Standard Oil Company
• Founders: John D. Rockefeller, Samuel Andrews, and Henry M. Flagler
• Distinction: World’s largest oil refiner before dismantling by Supreme Court.
• Primary products: Kerosene, fuel, lubricant, other petroleum by-products.
• Founder and president: John D. Rockefeller.
• Founding location: Cleveland, Ohio.
• Market balue before dissolution: $100 million.

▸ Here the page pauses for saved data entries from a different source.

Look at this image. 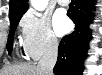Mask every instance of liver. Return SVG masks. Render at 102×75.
I'll return each mask as SVG.
<instances>
[{
  "mask_svg": "<svg viewBox=\"0 0 102 75\" xmlns=\"http://www.w3.org/2000/svg\"><path fill=\"white\" fill-rule=\"evenodd\" d=\"M0 75H46V73L38 66L30 64H20L3 67L0 70Z\"/></svg>",
  "mask_w": 102,
  "mask_h": 75,
  "instance_id": "1",
  "label": "liver"
}]
</instances>
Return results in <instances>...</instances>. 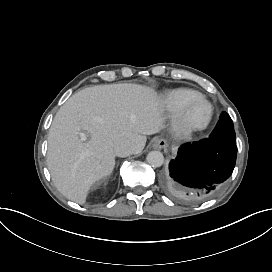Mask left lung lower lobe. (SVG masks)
I'll list each match as a JSON object with an SVG mask.
<instances>
[{
  "label": "left lung lower lobe",
  "instance_id": "1",
  "mask_svg": "<svg viewBox=\"0 0 272 272\" xmlns=\"http://www.w3.org/2000/svg\"><path fill=\"white\" fill-rule=\"evenodd\" d=\"M236 157V144L217 139L208 138L183 145L176 159L170 162L169 172L163 175V187L182 202L205 200L226 185Z\"/></svg>",
  "mask_w": 272,
  "mask_h": 272
}]
</instances>
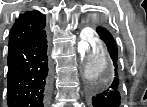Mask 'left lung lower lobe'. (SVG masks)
I'll list each match as a JSON object with an SVG mask.
<instances>
[{
	"label": "left lung lower lobe",
	"instance_id": "0a47b994",
	"mask_svg": "<svg viewBox=\"0 0 147 107\" xmlns=\"http://www.w3.org/2000/svg\"><path fill=\"white\" fill-rule=\"evenodd\" d=\"M97 33L107 47L114 72L107 82L88 84L87 100L89 107H121L120 75L118 64V49L110 32L104 27H98Z\"/></svg>",
	"mask_w": 147,
	"mask_h": 107
}]
</instances>
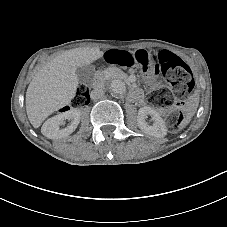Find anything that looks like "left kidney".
<instances>
[{"label":"left kidney","mask_w":227,"mask_h":227,"mask_svg":"<svg viewBox=\"0 0 227 227\" xmlns=\"http://www.w3.org/2000/svg\"><path fill=\"white\" fill-rule=\"evenodd\" d=\"M150 115L154 121L153 125H148L146 122L147 116ZM138 127L146 134L157 138H163L167 134V128L164 120L159 113L151 107H141L138 110L137 116Z\"/></svg>","instance_id":"left-kidney-1"}]
</instances>
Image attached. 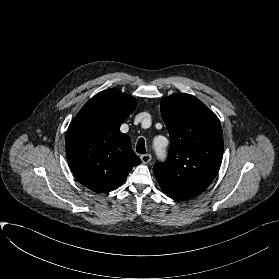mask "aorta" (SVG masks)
I'll use <instances>...</instances> for the list:
<instances>
[{"instance_id":"1","label":"aorta","mask_w":279,"mask_h":279,"mask_svg":"<svg viewBox=\"0 0 279 279\" xmlns=\"http://www.w3.org/2000/svg\"><path fill=\"white\" fill-rule=\"evenodd\" d=\"M162 137H156L154 140V149L159 156H163L165 154V148L161 144Z\"/></svg>"}]
</instances>
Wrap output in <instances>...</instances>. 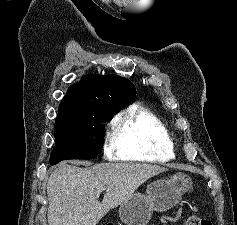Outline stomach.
<instances>
[{"label": "stomach", "instance_id": "stomach-1", "mask_svg": "<svg viewBox=\"0 0 237 225\" xmlns=\"http://www.w3.org/2000/svg\"><path fill=\"white\" fill-rule=\"evenodd\" d=\"M192 186L191 178L176 173L169 179H159L147 186L146 195L134 193L119 208V216L126 225H145L152 212H164L174 207Z\"/></svg>", "mask_w": 237, "mask_h": 225}]
</instances>
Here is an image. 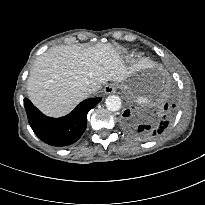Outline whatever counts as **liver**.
I'll return each mask as SVG.
<instances>
[{"label":"liver","instance_id":"1","mask_svg":"<svg viewBox=\"0 0 205 205\" xmlns=\"http://www.w3.org/2000/svg\"><path fill=\"white\" fill-rule=\"evenodd\" d=\"M128 71L110 43L58 45L35 61L27 80V94L44 114L60 117L72 111L106 81L122 82Z\"/></svg>","mask_w":205,"mask_h":205}]
</instances>
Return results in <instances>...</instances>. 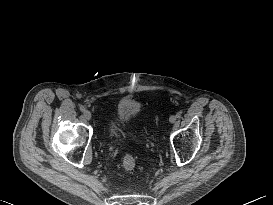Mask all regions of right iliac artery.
Instances as JSON below:
<instances>
[{"label":"right iliac artery","mask_w":273,"mask_h":205,"mask_svg":"<svg viewBox=\"0 0 273 205\" xmlns=\"http://www.w3.org/2000/svg\"><path fill=\"white\" fill-rule=\"evenodd\" d=\"M79 108H80V111H81V112H84V111H85V107H84L83 105H81Z\"/></svg>","instance_id":"obj_1"}]
</instances>
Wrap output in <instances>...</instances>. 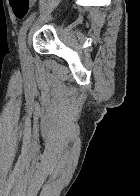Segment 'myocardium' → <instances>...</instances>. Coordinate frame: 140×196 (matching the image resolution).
Instances as JSON below:
<instances>
[{
  "mask_svg": "<svg viewBox=\"0 0 140 196\" xmlns=\"http://www.w3.org/2000/svg\"><path fill=\"white\" fill-rule=\"evenodd\" d=\"M46 192H63V191H46Z\"/></svg>",
  "mask_w": 140,
  "mask_h": 196,
  "instance_id": "f54148a6",
  "label": "myocardium"
}]
</instances>
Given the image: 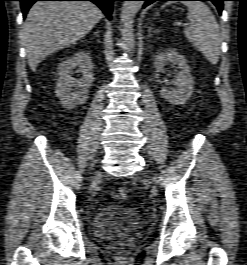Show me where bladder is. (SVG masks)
I'll return each instance as SVG.
<instances>
[{
    "instance_id": "1",
    "label": "bladder",
    "mask_w": 247,
    "mask_h": 265,
    "mask_svg": "<svg viewBox=\"0 0 247 265\" xmlns=\"http://www.w3.org/2000/svg\"><path fill=\"white\" fill-rule=\"evenodd\" d=\"M140 221V215L129 207L108 206L97 215L93 231L99 237H116L136 228Z\"/></svg>"
}]
</instances>
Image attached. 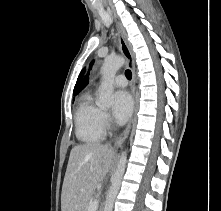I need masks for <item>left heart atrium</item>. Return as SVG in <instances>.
I'll list each match as a JSON object with an SVG mask.
<instances>
[{
	"label": "left heart atrium",
	"instance_id": "obj_1",
	"mask_svg": "<svg viewBox=\"0 0 221 211\" xmlns=\"http://www.w3.org/2000/svg\"><path fill=\"white\" fill-rule=\"evenodd\" d=\"M133 110V101L127 91H117L114 94L112 113L118 124H123L130 117Z\"/></svg>",
	"mask_w": 221,
	"mask_h": 211
}]
</instances>
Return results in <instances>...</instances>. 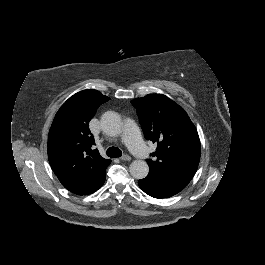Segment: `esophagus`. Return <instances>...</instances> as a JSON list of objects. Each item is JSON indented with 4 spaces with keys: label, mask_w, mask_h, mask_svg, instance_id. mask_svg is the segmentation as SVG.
I'll return each instance as SVG.
<instances>
[{
    "label": "esophagus",
    "mask_w": 265,
    "mask_h": 265,
    "mask_svg": "<svg viewBox=\"0 0 265 265\" xmlns=\"http://www.w3.org/2000/svg\"><path fill=\"white\" fill-rule=\"evenodd\" d=\"M120 160H121V161H130V160H131V157L128 156V155H122V156L120 157Z\"/></svg>",
    "instance_id": "esophagus-1"
}]
</instances>
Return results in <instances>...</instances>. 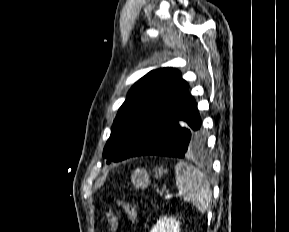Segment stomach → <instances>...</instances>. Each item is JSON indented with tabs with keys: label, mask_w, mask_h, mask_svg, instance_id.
I'll return each mask as SVG.
<instances>
[{
	"label": "stomach",
	"mask_w": 289,
	"mask_h": 232,
	"mask_svg": "<svg viewBox=\"0 0 289 232\" xmlns=\"http://www.w3.org/2000/svg\"><path fill=\"white\" fill-rule=\"evenodd\" d=\"M165 172L162 166L154 169L156 178L161 177ZM131 181L136 188H146L150 184L149 174L145 169L137 168L131 175Z\"/></svg>",
	"instance_id": "obj_1"
}]
</instances>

• Major competitors: None.
• Years in Existence: 1870-1911.
Whenever anyone mentions the Standard Oil Company, two things immediately spring to mind: Rockefeller and monopoly. The linkage is unavoidable, for nobody but John D. Rockefeller could have built this oil refining goliath—and nothing but a charge of monopoly could have torn it down. Further, the three are forever intertwined because all reached their zenith in an era when the industrial revolution was transforming American business into the global force it remains to this day.
Rockefeller didn’t run this gargantuan enterprise on his own, of course. Even a titan of his stature required an extraordinary management team to handle the socalled “octopus” of the refinery industry, which at its peak controlled almost all U.S. oil production, processing, marketing and transportation. But it was J.D., as he was known, who put it all together and ran it. Until, that is, he and his company ran afoul of the federal anti-trust laws that eventually shut them down.

But Rockefeller was more than one of the most astute businessmen of his time. Rockefeller’s estate was worth about $1 billion when he died at age 97—a sum that would be 10 times that today. A lifelong philanthropist, he gave away money even when he barely had any. He donated $20,000 to help build Cleveland’s Euclid Avenue Baptist Church the year Standard Oil was born. Over the next seven decades he also financed the Rockefeller Foundation and Rockefeller Institute for Medical Research, among other charities, while funding the University of Chicago and presenting countless additional gifts to many more colleges and churches. During the course of his life, in fact, he gave away an estimated $500 million in philanthropic gifts. Yet these days he is primarily remembered by many, and none too fondly at that, for the infamous oil refinery from which he made his fortune.
From most accounts of his remarkable life, however, it is apparent that this contradiction never bothered him much.